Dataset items
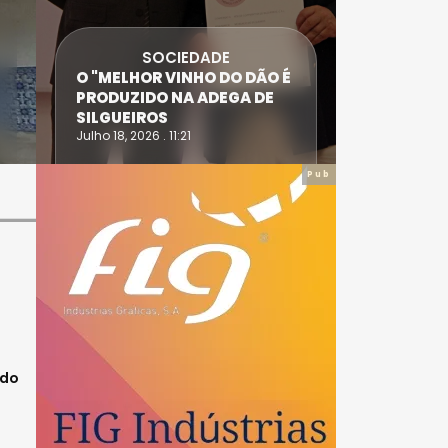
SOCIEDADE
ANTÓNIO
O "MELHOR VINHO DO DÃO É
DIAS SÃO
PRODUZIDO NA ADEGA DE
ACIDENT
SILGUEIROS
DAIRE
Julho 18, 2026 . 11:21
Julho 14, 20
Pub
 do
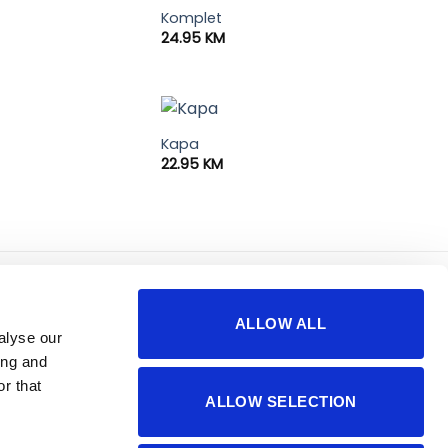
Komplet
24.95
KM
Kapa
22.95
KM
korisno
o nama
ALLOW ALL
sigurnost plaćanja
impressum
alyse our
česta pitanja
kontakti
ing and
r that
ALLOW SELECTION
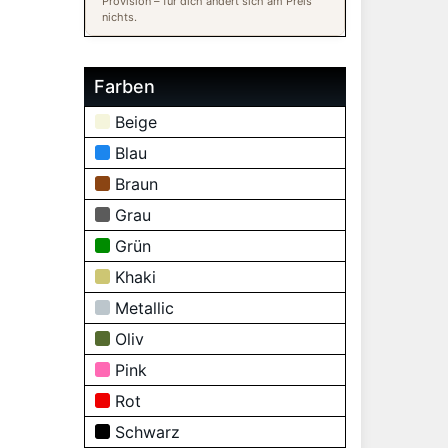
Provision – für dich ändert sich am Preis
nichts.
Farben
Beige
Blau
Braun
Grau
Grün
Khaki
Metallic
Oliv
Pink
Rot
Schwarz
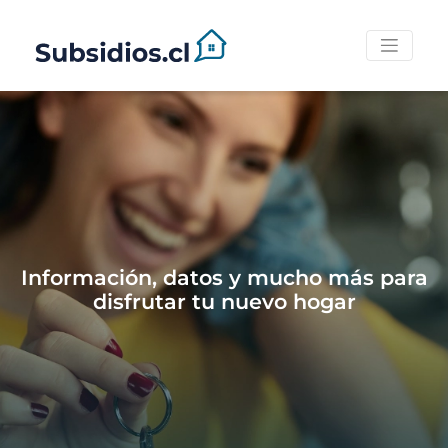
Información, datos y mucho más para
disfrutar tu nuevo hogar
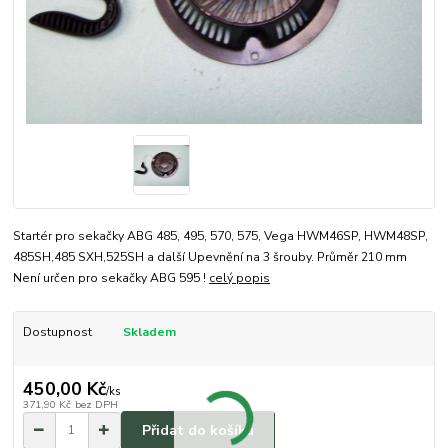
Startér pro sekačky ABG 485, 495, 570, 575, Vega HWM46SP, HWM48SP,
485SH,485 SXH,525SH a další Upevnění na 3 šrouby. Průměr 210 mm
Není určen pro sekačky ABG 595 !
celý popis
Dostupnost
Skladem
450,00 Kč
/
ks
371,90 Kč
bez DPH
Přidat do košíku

**WHAT THIS TASK INVOLVES**
A line belongs in the answer if it contains the word "sekačky"; copy every such line from the data above.

**TASK RESPONSE**
Startér pro sekačky ABG 485, 495, 570, 575, Vega HWM46SP, HWM48SP,
Není určen pro sekačky ABG 595 !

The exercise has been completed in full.